PROBLEM TO SOLVE: Set down the entries below exactly; drop the pictures.
** Opening GIVEN RECORDS block **
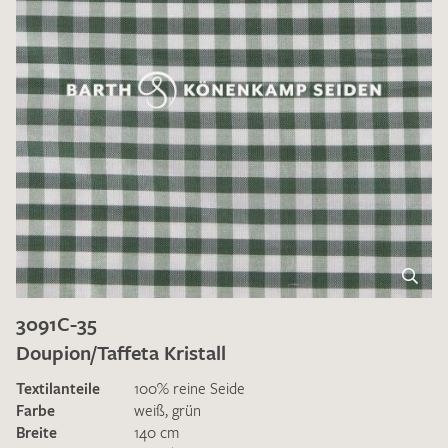
3091C-35
Doupion/Taffeta Kristall
Textilanteile
100% reine Seide
Farbe
weiß
,
grün
Breite
140 cm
** Closing GIVEN RECORDS block **
EXERCISE RESPONSE:
3091C-35
Doupion/Taffeta Kristall
Textilanteile
100% reine Seide
Farbe
weiß
,
grün
Breite
140 cm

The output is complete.